Le mie a quell'età si arrangiavano da sole, tutte e tre.
E' questione di volontà e sacrifici lavorare e gestire i figli. Io ho lavorato 38 anni a tempo pieno e gestito 3 figlie.
E' stato un errore enorme rinunciare al tuo lavoro. Oggi sapresti cosa fare se fossi indipendente economicamente, mi spiace.
Quando i figli sono l'unico tesoro che si possiede, allora diventano oggetti e si spostano come tali, per non perdere anche loro.
Il momento sfuggente è quando loro si sottraggono alle troppe attenzioni in questo senso, oppure, per assurdo si innamorano nei privilegi della situazione.
Chi ha più figli di quanto può contare con un solo dito, cambia strategia fin da subito. I figli sono un bene insostutibile, ma non sono oggetti manovrabili, bensì esseri consapevoli. Quindi si cerca di accrescere la stima reciproca rendendoli autonomi dove possibile, senza violare in continuazione gli spazi privati altrui ("bubble", "bolla, di sapone").
Alla fine questi figli si muovono nel loro spazio con la perfezione che noi chiamiamo crescita personale e diventano gli individui che apprezziamo per quello che sono. Diventano persone.

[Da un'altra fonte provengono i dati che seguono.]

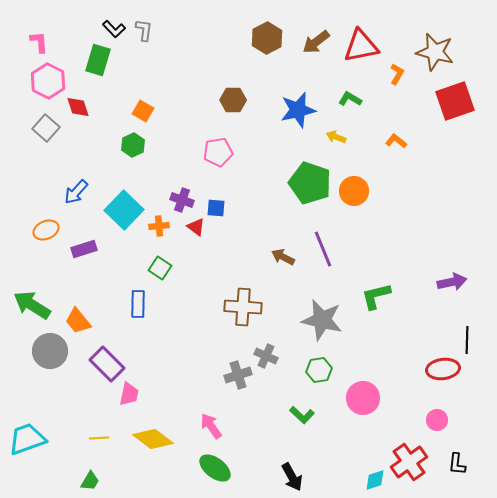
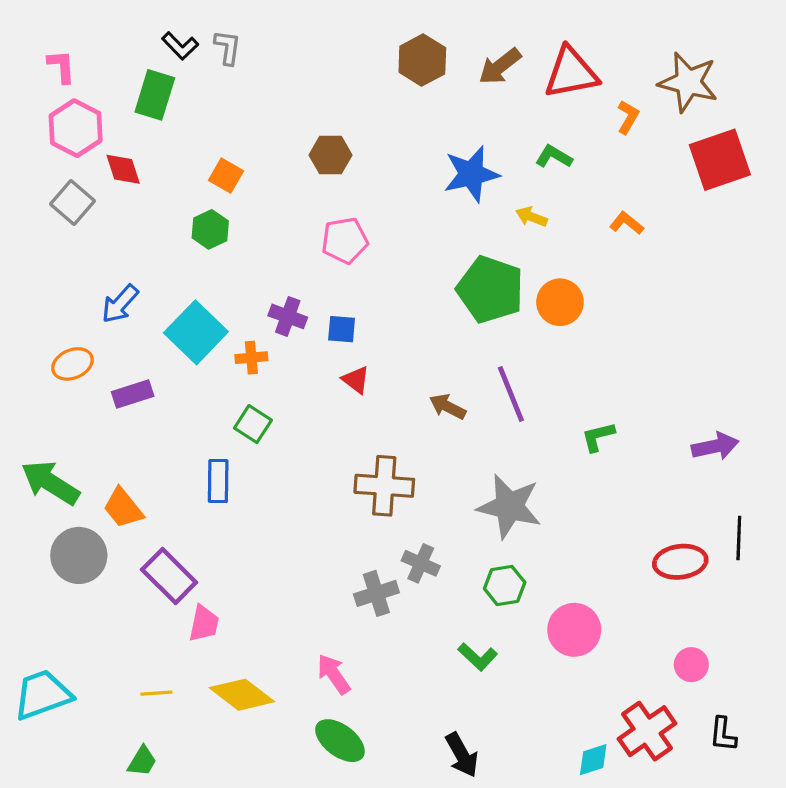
brown hexagon: (233, 100) -> (330, 155), moved
red triangle: (196, 227) -> (356, 380), moved
green L-shape: (376, 296) -> (598, 437), moved, size x0.7
red ellipse: (443, 369) -> (680, 562), moved

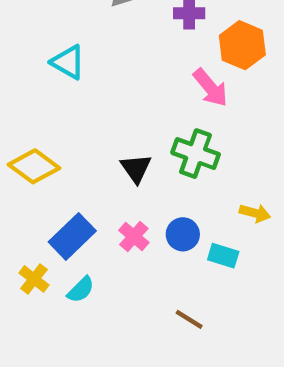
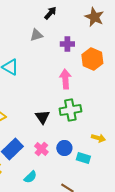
pink arrow: (210, 88) -> (65, 79), moved, turned -144
green cross: (196, 154) -> (70, 110), turned -30
cyan semicircle: (81, 290) -> (30, 177), moved

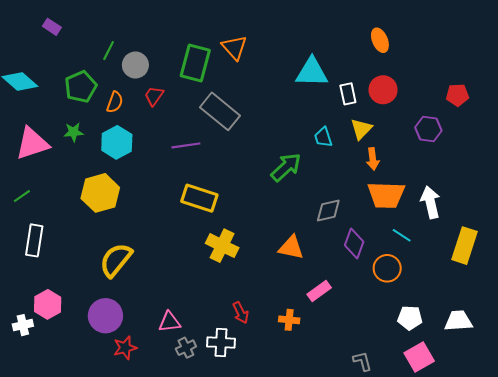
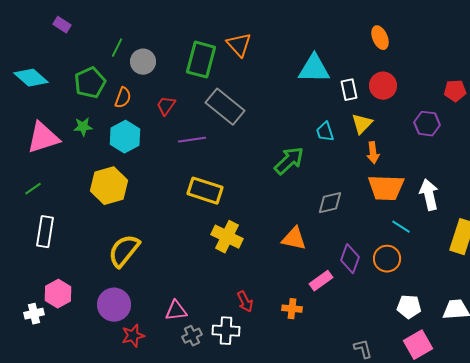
red trapezoid: (154, 96) -> (166, 106), moved
purple diamond: (354, 244) -> (350, 259), moved

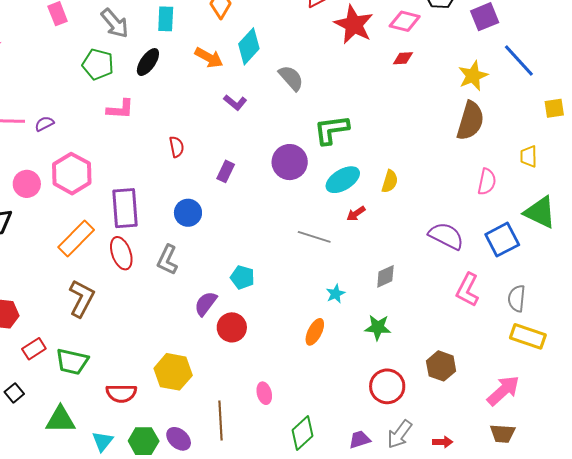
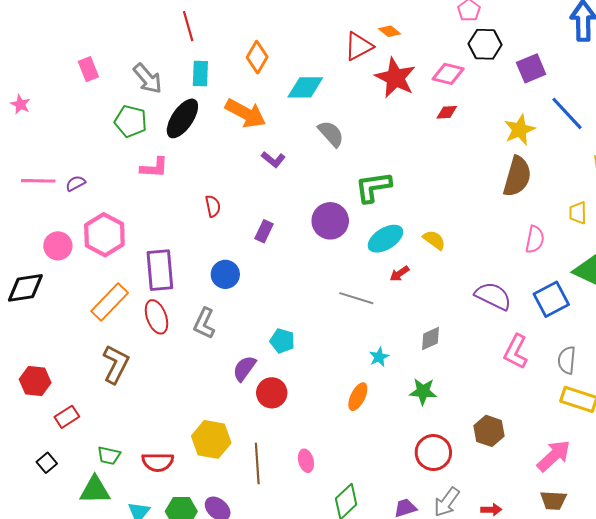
cyan diamond: (249, 46) -> (305, 87), moved, turned 48
orange arrow: (209, 58) -> (246, 113), size x1.4
black ellipse: (148, 62) -> (182, 118), size x1.4
yellow semicircle: (390, 181) -> (434, 240), turned -70
green trapezoid: (72, 362) -> (109, 456), moved, size x0.7
brown line: (220, 421) -> (257, 464), moved

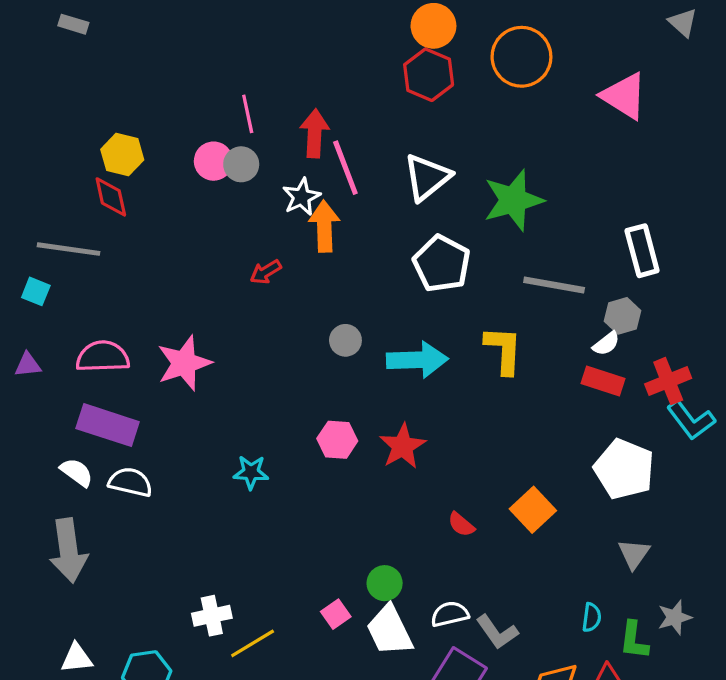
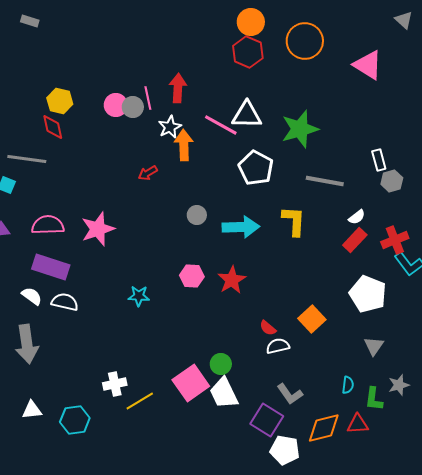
pink line: (248, 114) -> (148, 98), moved
pink line: (345, 168) -> (221, 125), moved, turned -40
white triangle: (427, 177) -> (247, 115), turned 40
white rectangle: (642, 251) -> (379, 160), size x0.7
gray hexagon: (623, 316) -> (392, 181), moved
red rectangle: (603, 381) -> (355, 240), turned -65
pink square: (336, 614) -> (191, 383), size x2.0
white semicircle: (450, 614) -> (278, 346), moved

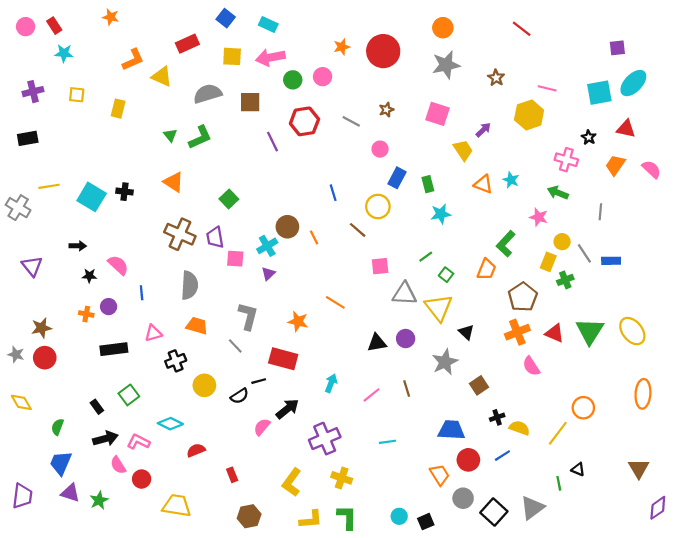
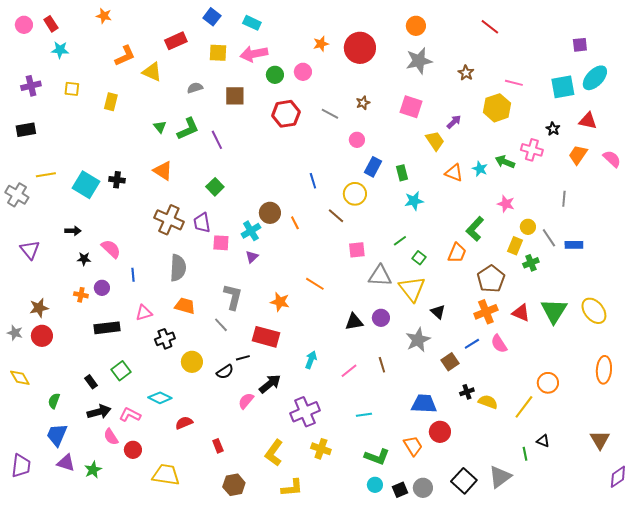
gray semicircle: (208, 94) -> (195, 88), size x0.6
purple line: (273, 142) -> (217, 140), moved
green arrow: (558, 193) -> (505, 162), moved
blue line: (502, 456) -> (472, 344), moved
gray circle: (463, 498) -> (423, 488), moved
green L-shape: (347, 517) -> (377, 457), moved, turned 110

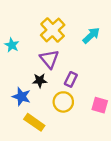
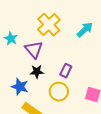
purple triangle: (49, 59) -> (34, 50), moved

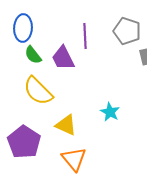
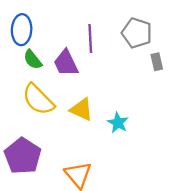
yellow triangle: (66, 125) -> (81, 109), moved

Non è però tutta colpa dei genitori. Alcuni bambini sono approfittatori, tiranni e sanguisughe che hanno imparato a parare tutti i colpi e sanno come sottrarre l'ultima goccia di benevolenza anche al costo di ricattare chi li sta attorno. E lo possono fare perché i genitori pieni di sensi di colpa non possono che cedere.